If acute coronary occlusion is the cause of CA, percutaneous coronary intervention (PCI) might reduce infarct size, improve hemodynamic status and reduce the recurrence of life-threatening arrhythmias and recurrent CA.^(3,7) Considering this evidence, international guidelines recommend coronary angiography and PCI when indicated in patients following CA with ST-segment elevation (class of recommendation I, Level of Evidence B) and when there is a high index of suspicion of ongoing infarction (class of recommendation IIa, Level of Evidence C in European guidelines and B in American guidelines).^(8,9)

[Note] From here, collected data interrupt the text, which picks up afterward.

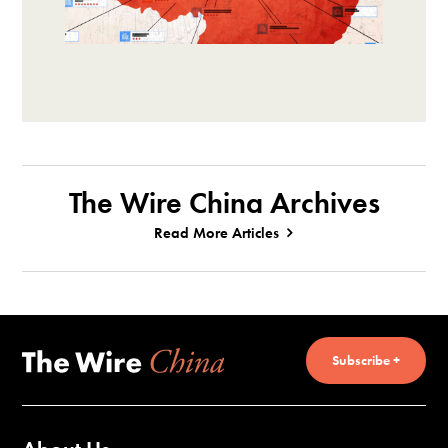
The Wire China Archives
Read More Articles
Subscribe +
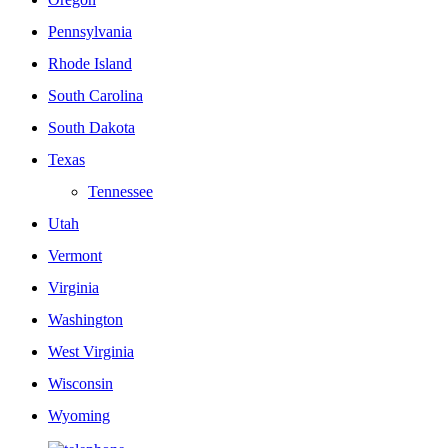
Pennsylvania
Rhode Island
South Carolina
South Dakota
Texas
Tennessee
Utah
Vermont
Virginia
Washington
West Virginia
Wisconsin
Wyoming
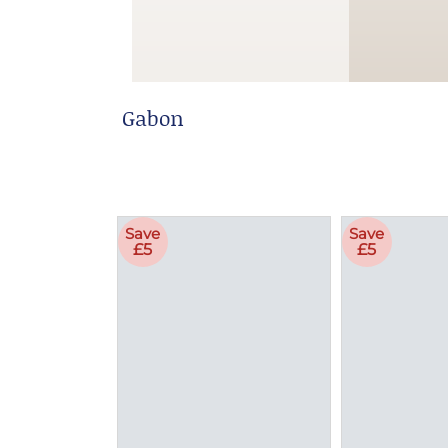
Gabon
Save
Save
£5
£5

However, since patients after CA have been excluded from the main randomized trials that demonstrated the benefits of primary PCI in acute coronary syndrome (ACS) with or without ST-segment elevation, the real benefit of systematic coronary angiography in these patients is still under debate.⁽³⁾

Although some studies support immediate coronary angiography and possible PCI in the setting of out-of-hospital CA, as it appears to be associated with better survival at discharge,^(10,11) this remains controversial, and some authors highlight that routine emergency coronary angiography is probably not cost-effective or entirely risk-free.^(12,13) Indeed, the recently published COACT⁽⁷⁾ trial found that immediate angiography was not better than delayed angiography with respect to overall survival in these patients.

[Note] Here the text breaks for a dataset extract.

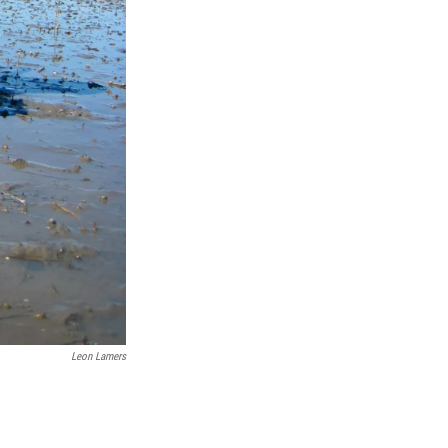
Leon Lamers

The main objective of this study was to identify independent predictors of CAD in CA survivors, with the ultimate goal of helping to determine which patients should undergo coronary angiography. The secondary objectives were to establish the best timing for coronary angiography in these patients and to determine the relationship of the presence of CAD, PCI, and mortality.

METHODS

A retrospective single-center observational study was performed in a tertiary university hospital (Department of Cardiology, Hospital Universitário de Santa Maria, Lisboa, Portugal).

We included all consecutive adult patients who underwent coronary angiography in the setting of CA after the return of spontaneous circulation (ROSC) from January 2015 to July 2018.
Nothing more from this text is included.